Aprecia-se “este imenso Portugal que se afirma no presente e se projeta no futuro de uma forma extraordinária” constituído por jovens cientistas e investigadores de excelência, empreendedores económicos, sociais e culturais, dirigentes associativos, instituições de solidariedade e voluntários, artistas e criativos talentosos”.
E que nos diz da recente emigração em barda e do emagrecimento do apoio público à ciência?
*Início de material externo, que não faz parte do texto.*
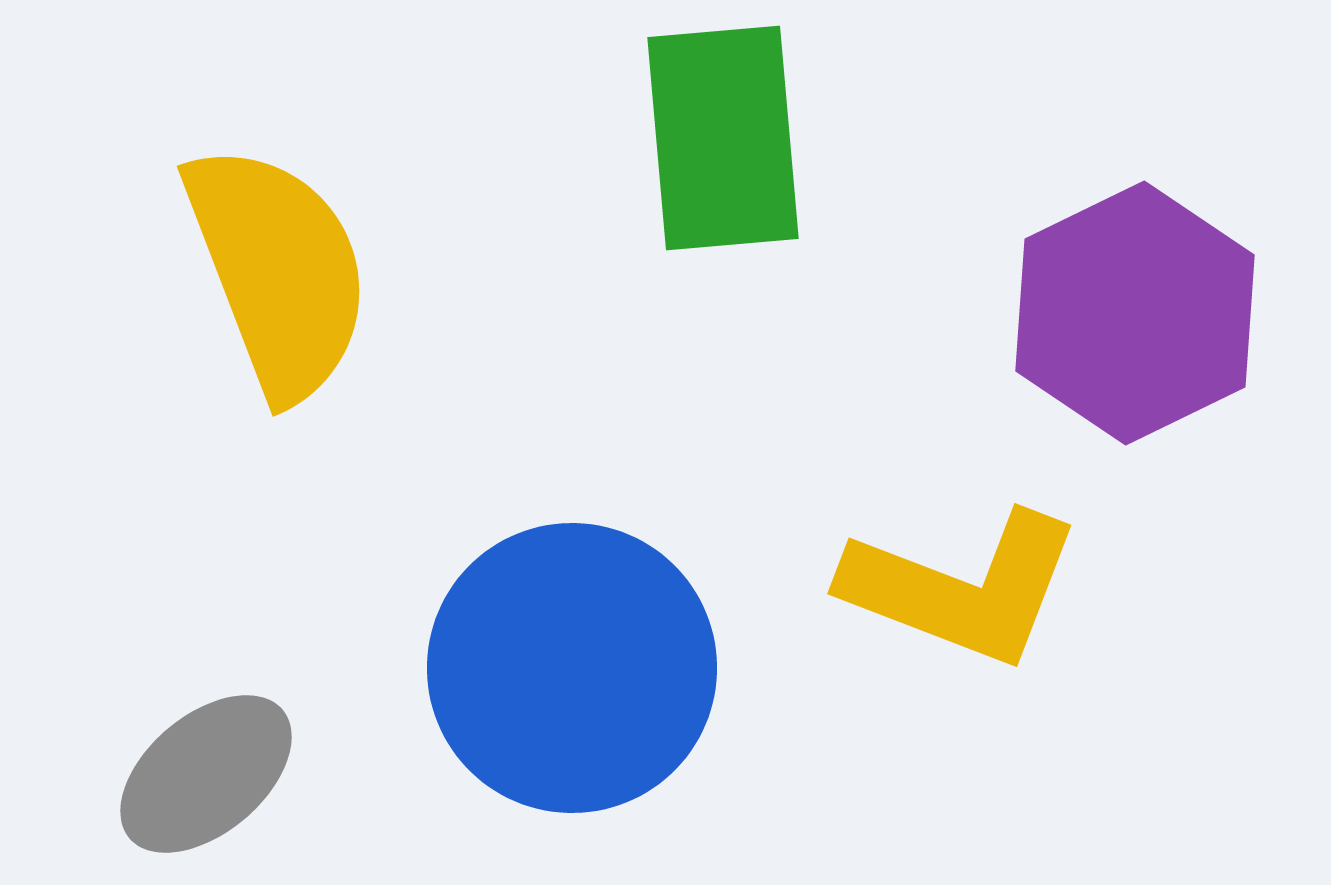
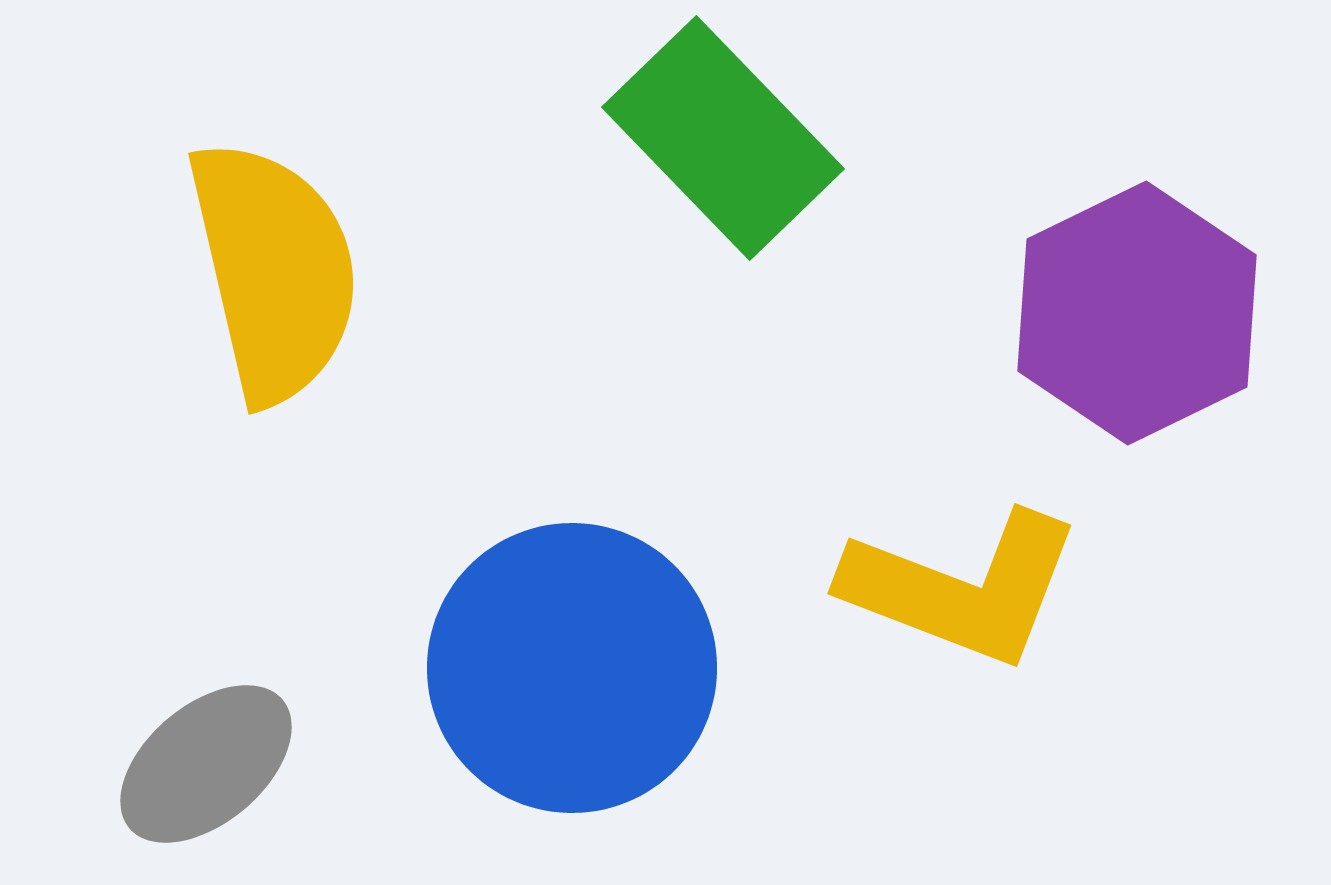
green rectangle: rotated 39 degrees counterclockwise
yellow semicircle: moved 4 px left; rotated 8 degrees clockwise
purple hexagon: moved 2 px right
gray ellipse: moved 10 px up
Aceita-se que a “sociedade civil demonstrou, em tempos muito difíceis, a sua vitalidade, o seu dinamismo, a sua ambição de viver num país melhor e mais justo” e que há em todos os portugueses (“empresários, gestores e trabalhadores, jovens agricultores, autarcas e professores”) “um traço de união, um denominador comum”: todos, sem exceção, “são testemunho de um profundo amor a Portugal”. Saúda-se, pois, o augúrio de que “é com essa ambição patriótica que iremos construir em conjunto um país melhor e mais solidário, com mais justiça social”.
Venha daí esse país!
Os portugueses que fazem Portugal “nem sempre são conhecidos nem valorizados como merecem; não exigem o impossível nem pedem muito ao seu País”; pedem apenas “que o Estado crie condições para que possam desenvolver o seu trabalho e que os poderes públicos não estabeleçam entraves à sua atividade, desde a criação de emprego e riqueza até à defesa do património e do ambiente, passando pela inovação social e tecnológica”. Este (diz Cavaco) “é o Portugal do presente, que encontramos bem vivo de norte a sul, no litoral e no interior, nas regiões insulares, nas comunidades da Diáspora” – “que muitos agentes políticos desconhecem, que a comunicação social tantas vezes ignora”.
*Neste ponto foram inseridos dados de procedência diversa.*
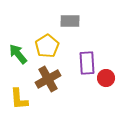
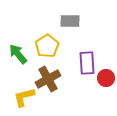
yellow L-shape: moved 5 px right, 2 px up; rotated 80 degrees clockwise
Era dispensável este distanciamento dos outros políticos, como se este político fosse modelar!
Também gostamos do Portugal que “tem por adquiridos os princípios da liberdade e da democracia” e dos portugueses “que estão a fazer Portugal querem viver numa terra de paz, de solidariedade e de progresso”. Mas o Presidente limita-se a reconhecer a fundamentalidade do combate às “desigualdades” e às “situações de pobreza e exclusão social”, “que afetam ainda um grande número de cidadãos: os idosos mais carenciados, os desempregados ou empregados precários, os jovens qualificados que não encontram no seu país o reconhecimento” merecido.
Depois, aprecia-se a lembrança da emigração portuguesa na História e a integração de retornados há 40 anos – para enunciar o dever que temos de acolhimento aos refugiados atuais. Já será de duvidosa legitimidade de impor como condição de integração todos os nossos princípios, a não ser os fundamentais da democracia e liberdade, da tolerância e a dignidade da pessoa humana.
Entendo que “temos de renovar o contrato de confiança entre todos os Portugueses”, o que configura “a maior razão para acreditarmos num futuro melhor para nós e para os nossos filhos”. Mas não aceito que tenhamos “o dever de defender” acriticamente “o modelo político, económico e social que, ao longo de décadas, nos trouxe paz, desenvolvimento e justiça”.
Que justiça, que desenvolvimento, que paz? A da sobrecarga da classe média para ver o dinheiro sumir-se em BPN, BPP, BES, BANIF, Montepio… PPP, swaps ou a da impunidade dos grandes criminosos e do castigo severo do pequeno transgressor?